I counted 41 uses of the li
instruction, which means 41 of the 105 words (39%) contains literal information, much of it repeated.
Unlike the S16X4, the F18A supports very rapid subroutine calls and returns in hardware.
Idiomatic development of F18A software would factor out frequently repeated sequences of instructions, such as effective address calculations, into subroutines.
This helps improve code density while incurring only a modest performance penalty.
Listing 2 illustrates how one might refactor listing 1.

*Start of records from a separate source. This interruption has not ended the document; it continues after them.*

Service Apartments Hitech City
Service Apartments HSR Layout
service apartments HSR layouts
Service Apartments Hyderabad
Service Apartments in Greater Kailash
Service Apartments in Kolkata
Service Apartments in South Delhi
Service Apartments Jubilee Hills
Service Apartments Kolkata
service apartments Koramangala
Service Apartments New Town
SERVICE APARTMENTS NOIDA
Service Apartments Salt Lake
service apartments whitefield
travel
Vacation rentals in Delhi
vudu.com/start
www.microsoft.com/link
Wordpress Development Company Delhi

The table below illustrates how this refactoring affects the final program size.
Name Size (%)
====================
plt 14 18.2
pltc 5 6.5
_outsfc__ 3 3.9
_outsfc_os_x 2 2.6
_outsfc_os_y 2 2.6
zerop (0p) 7 9.1
zeroq (0q) 15 19.5
addrs 2 2.6
flip 3 3.9
crsr 20 26.0
plotch 4 5.2
====================
TOTAL 77 words (173.25 bytes)
====================
That simple change yields a 26.7% reduction in program size.
Runtime Performance
Without exception, all F18A instructions takes one instruction cycle to execute.

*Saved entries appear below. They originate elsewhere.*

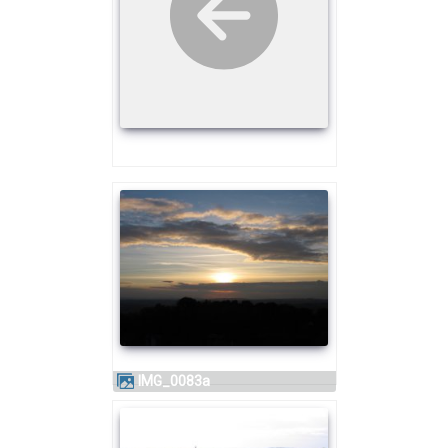
IMG_0083a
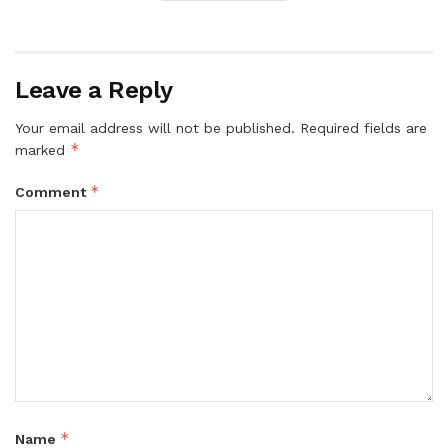
Leave a Reply
Your email address will not be published.
Required fields are
*
marked
*
Comment
*
Name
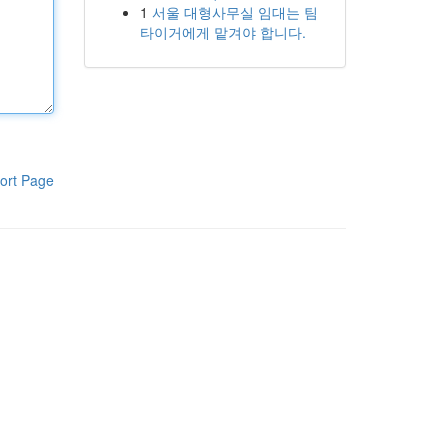
1
서울 대형사무실 임대는 팀
타이거에게 맡겨야 합니다.
ort Page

(Observe that the F18A lacks external clocking, being a fully asynchronous architecture.
Nonetheless, it offers a uniform instruction execution cycle length.)
However, to conserve the maximum amount of energy, the arithmetic unit inside the core relies on ripple-carry; thus, calculating a sum frequently requires more than one cycle.
This explains why you need a nop
in front of all add
instructions (unless you can statically prove ripple delays are insignificant).
Unlike the S16X4, the F18A requires that the programmer preload a memory address to fetch from or store to into a special register. Thus, all memory references require no fewer than two instructions as well.
Finally, as with the S16X4, the CPU takes an additional instruction cycle to fetch the next batch of up to four instructions. However, with a truncated fourth slot, only a subset of instructions may appear there, often resulting in a word containing no greater than three instructions. This results in an increased instruction fetch rate.
The following chart refers to the program in listing 1, for it represents the fastest implementation.
Name Cycles (%)
====================
plt 33+(0*0)
pltc 11+(8*(7+plt))
zerop (0p) 29+(0*0)
zeroq (0q) 107+(0*0)
addrs 4+(0*0)+0p+0q
flip 13+(0*0)
crsr 57+(0*0) (worst case)
plotch 8+(0*0)+addrs+crsr+pltc
====================
TOTAL 262+(320) = 582 cycles
====================
This table tells us that initializing a bitmap pointer and printing a single character takes 582 cycles to complete, minimum.
Note that I made no attempt to cache structure field references, and yet, the F18A still proves faster than the S16X4 by 4.6%.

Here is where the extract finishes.